◆ Records supplied:

========================================

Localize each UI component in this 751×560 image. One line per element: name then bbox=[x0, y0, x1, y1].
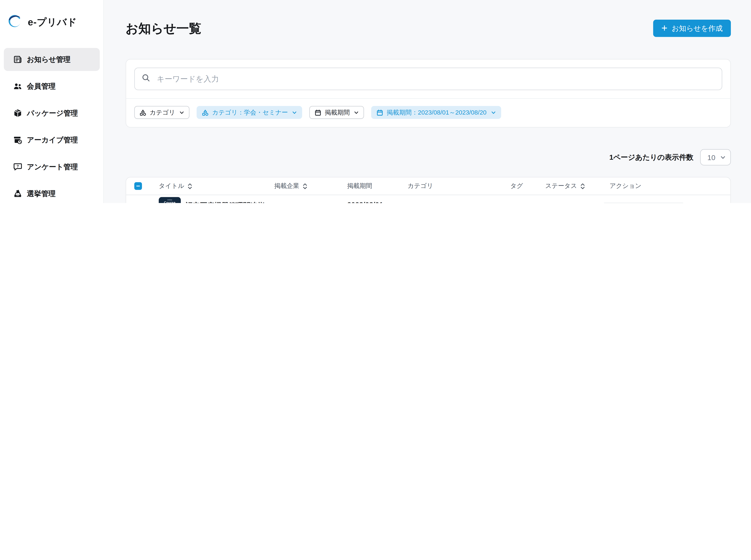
sort-icon[interactable] bbox=[303, 182, 308, 189]
filter-chip-label: 掲載期間 bbox=[325, 108, 350, 117]
sidebar-item[interactable]: アーカイブ管理 bbox=[4, 128, 100, 152]
search-box bbox=[134, 67, 722, 90]
sort-icon[interactable] bbox=[580, 182, 585, 189]
sort-icon[interactable] bbox=[187, 182, 193, 189]
announcement-table: タイトル 掲載企業 掲載期間 カテゴリ タグ ステータス アクション Onlin bbox=[126, 177, 731, 203]
sidebar-nav: お知らせ管理 会員管理 パッケージ管理 アーカイブ管理 ? アンケート管理 選挙… bbox=[0, 48, 104, 203]
survey-icon: ? bbox=[13, 162, 22, 172]
col-status: ステータス bbox=[545, 182, 577, 191]
per-page-label: 1ページあたりの表示件数 bbox=[609, 153, 693, 162]
row-period: 2023/08/01 ～2023/08/12 bbox=[347, 199, 408, 203]
brand-name: e-プリバド bbox=[28, 16, 77, 28]
select-all-checkbox[interactable] bbox=[134, 182, 142, 190]
search-input[interactable] bbox=[156, 74, 715, 84]
calendar-icon bbox=[377, 109, 383, 116]
calendar-icon bbox=[315, 109, 322, 116]
col-period: 掲載期間 bbox=[347, 182, 372, 191]
filter-chip-label: カテゴリ bbox=[150, 108, 175, 117]
sidebar: e-プリバド お知らせ管理 会員管理 パッケージ管理 アーカイブ管理 ? アンケ… bbox=[0, 0, 104, 203]
filter-chip-label: 掲載期間：2023/08/01～2023/08/20 bbox=[387, 108, 487, 117]
sidebar-item-label: アーカイブ管理 bbox=[27, 135, 78, 144]
main-content: お知らせ一覧 お知らせを作成 カテゴリ bbox=[104, 0, 751, 203]
brand: e-プリバド bbox=[0, 0, 104, 32]
package-icon bbox=[13, 108, 22, 118]
sidebar-item-label: お知らせ管理 bbox=[27, 55, 71, 64]
sidebar-item[interactable]: パッケージ管理 bbox=[4, 102, 100, 125]
table-header: タイトル 掲載企業 掲載期間 カテゴリ タグ ステータス アクション bbox=[126, 177, 730, 195]
table-row: Online Course 不整脈治療関連指定講習会 WATCH NOW 202… bbox=[126, 195, 730, 203]
sidebar-item[interactable]: 選挙管理 bbox=[4, 182, 100, 203]
sidebar-item[interactable]: ? アンケート管理 bbox=[4, 155, 100, 178]
sidebar-item[interactable]: お知らせ管理 bbox=[4, 48, 100, 71]
sidebar-item-label: パッケージ管理 bbox=[27, 108, 78, 118]
sidebar-item-label: アンケート管理 bbox=[27, 162, 78, 172]
category-icon bbox=[202, 109, 209, 116]
search-icon bbox=[141, 73, 151, 84]
col-category: カテゴリ bbox=[408, 182, 433, 191]
brand-logo-icon bbox=[6, 13, 23, 32]
members-icon bbox=[13, 81, 22, 91]
filter-chip[interactable]: カテゴリ：学会・セミナー bbox=[197, 106, 302, 119]
chevron-down-icon bbox=[720, 153, 726, 161]
create-announcement-button[interactable]: お知らせを作成 bbox=[653, 20, 731, 37]
row-title: 認定医療機器管理関連指定講習会(2023/8) bbox=[186, 201, 274, 203]
table-body: Online Course 不整脈治療関連指定講習会 WATCH NOW 202… bbox=[126, 195, 730, 203]
filter-chip[interactable]: カテゴリ bbox=[134, 106, 190, 119]
sidebar-item-label: 選挙管理 bbox=[27, 189, 56, 198]
col-tag: タグ bbox=[510, 182, 523, 191]
col-title: タイトル bbox=[159, 182, 184, 191]
plus-icon bbox=[661, 24, 667, 32]
svg-text:?: ? bbox=[17, 164, 19, 168]
category-icon bbox=[140, 109, 146, 116]
filter-chip[interactable]: 掲載期間 bbox=[310, 106, 364, 119]
filter-row: カテゴリ カテゴリ：学会・セミナー 掲載期間 掲載期間：2023/08/01～2… bbox=[126, 98, 730, 127]
sidebar-item-label: 会員管理 bbox=[27, 82, 56, 91]
create-button-label: お知らせを作成 bbox=[672, 24, 723, 33]
view-announcement-button[interactable]: 公開されたお知らせを見る bbox=[602, 203, 686, 203]
filter-chip[interactable]: 掲載期間：2023/08/01～2023/08/20 bbox=[371, 106, 501, 119]
filter-chip-label: カテゴリ：学会・セミナー bbox=[212, 108, 288, 117]
per-page-select[interactable]: 10 bbox=[700, 149, 731, 165]
col-company: 掲載企業 bbox=[274, 182, 299, 191]
col-action: アクション bbox=[610, 182, 641, 191]
app-window: e-プリバド お知らせ管理 会員管理 パッケージ管理 アーカイブ管理 ? アンケ… bbox=[0, 0, 751, 203]
per-page-value: 10 bbox=[707, 153, 715, 161]
row-thumbnail: Online Course 不整脈治療関連指定講習会 WATCH NOW 202… bbox=[159, 197, 181, 203]
search-filter-card: カテゴリ カテゴリ：学会・セミナー 掲載期間 掲載期間：2023/08/01～2… bbox=[126, 59, 731, 127]
news-icon bbox=[13, 55, 22, 64]
archive-icon bbox=[13, 135, 22, 145]
chevron-down-icon bbox=[491, 110, 496, 115]
vote-icon bbox=[13, 189, 22, 199]
sidebar-item[interactable]: 会員管理 bbox=[4, 75, 100, 98]
chevron-down-icon bbox=[179, 110, 184, 115]
chevron-down-icon bbox=[354, 110, 359, 115]
page-title: お知らせ一覧 bbox=[126, 20, 201, 37]
chevron-down-icon bbox=[292, 110, 297, 115]
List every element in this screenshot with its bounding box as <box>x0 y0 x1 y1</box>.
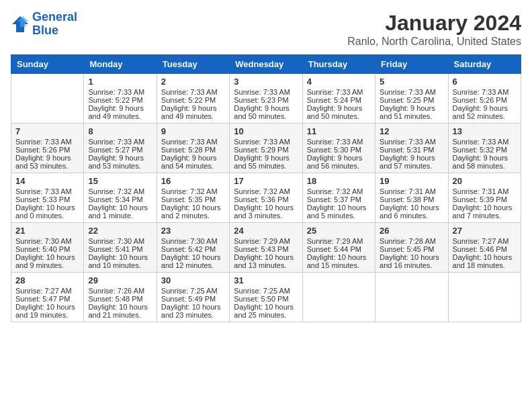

========================================

◆ Work request: Looking at the data above, say how many lines contain "パッケージ管理", and give no other words.

◆ Worked solution: 5